Records from a dataset:
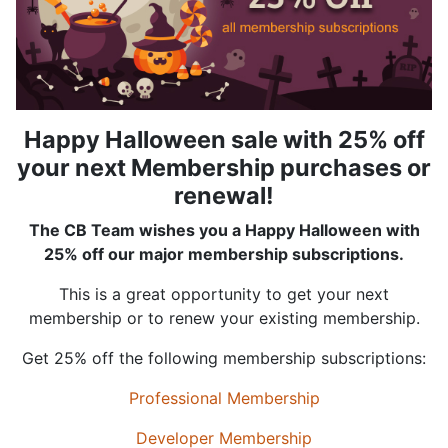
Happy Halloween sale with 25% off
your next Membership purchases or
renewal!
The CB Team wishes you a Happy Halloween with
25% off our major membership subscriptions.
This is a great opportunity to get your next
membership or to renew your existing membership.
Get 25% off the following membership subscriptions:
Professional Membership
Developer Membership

TASK REQUIREMENTS: Although the records contain pictures, your copy should hold only the text, reproduced exactly.

TASK RESULT:
Happy Halloween sale with 25% off
your next Membership purchases or
renewal!
The CB Team wishes you a Happy Halloween with
25% off our major membership subscriptions.
This is a great opportunity to get your next
membership or to renew your existing membership.
Get 25% off the following membership subscriptions:
Professional Membership
Developer Membership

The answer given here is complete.